Ao longo da história da Filarmônica, muitos artistas colaboraram para a sua manutenção e para a perpetuação de sua história. Para o maestro, ainda que seja difícil resgatar a trajetória de todos os músicos e membros da diretoria que contribuíram com a filarmônica. Ele lembra de alguns nomes que, segundo ele, merecem destaque pela dedicação e legado deixado.
Antonio da Silva Fagundes – começou a trajetória musical na Lítero Primavera em 1920 como caixista e, dois anos depois, assumiu a tuba em Mi bemol por mais de seis décadas (1922–1988).
Mestre Nadinho – regente da Lítero Primavera desde os 17 anos (1917). Compositor e líder, conduziu a banda por quase 60 anos, até seu falecimento em 1974.
Antonio Faca Doida – trombonista, servidor público e alfaiate, destacava-se pela versatilidade e compromisso com a Lítero Primavera. Na década de 1980, assumiu a presidência da instituição, e seu legado na instituição continua por meio do trabalho de seus filhos na Filarmônica 26 de Junho: Tassinho (trompetista), Dalma (diretora) e Manoel Alex (tesoureiro).
Heráclito Fagundes (Quito) – trompetista e contador de profissão, era conhecido pela disciplina e excelência artística. Seu filho, Welinton Fagundes, é o atual presidente da Filarmônica 26 de Junho.
Gisélio Fagundes (Zelinho Fagundes) – servidor público e filho do Mestre Nadinho, foi um entusiasta do jazz e dos discos de vinil.
Zoma – servidor público e músico, integrou a Lítero Primavera e foi um dos fundadores da Filarmônica 26 de Junho.
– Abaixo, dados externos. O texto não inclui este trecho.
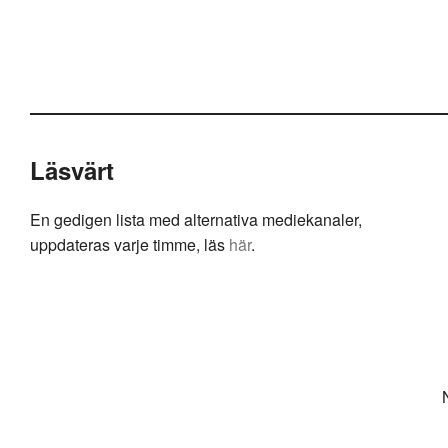
Läsvärt
En gedigen lista med alternativa mediekanaler,
uppdateras varje timme, läs
här
.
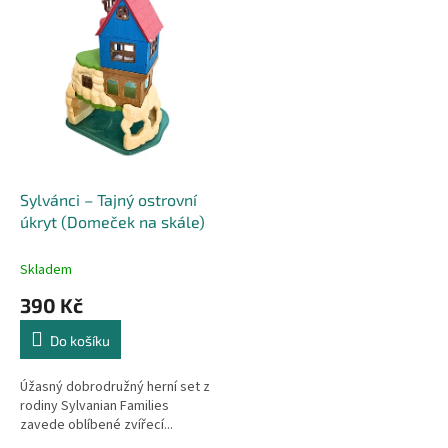
r
p
o
i
d
s
u
p
k
r
t
o
ů
d
u
k
Sylvánci – Tajný ostrovní
t
úkryt (Domeček na skále)
ů
Skladem
390 Kč
Do košíku
Úžasný dobrodružný herní set z
rodiny Sylvanian Families
zavede oblíbené zvířecí...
Gildenor Andrade – clarinetista e saxofonista, integrou a Lítero Primavera nas décadas de 1960–1970. Quando passou a residir em Salvador, retornava anualmente a Poções para participar da Festa do Divino.
Pia Soldado – trompetista e servidor público, fez parte das formações clássicas da Lítero Primavera nas décadas de 1960–1970 e contribuiu para a fundação da Filarmônica 26 de Junho.
Alcides Bordado – alfaiate e músico da Lítero Primavera, transmitiu seu amor pela arte ao seu filho Valdemi, que organiza uma banda com músicos de Salvador para a Festa do Divino.
Emanuel Campos de Sá – conhecido com Seu Nelito, foi fundador e presidente da Filarmônica 26 de Junho (2007–2013).
Tonhe Luz – foi da Lítero Primavera e cofundador da Filarmônica 26 de Junho.
Welinton Fagundes – atual presidente da Filarmônica 26 de Junho. Sua gestão é responsável pela estrutura organizacional que hoje permite à instituição oferecer educação musical.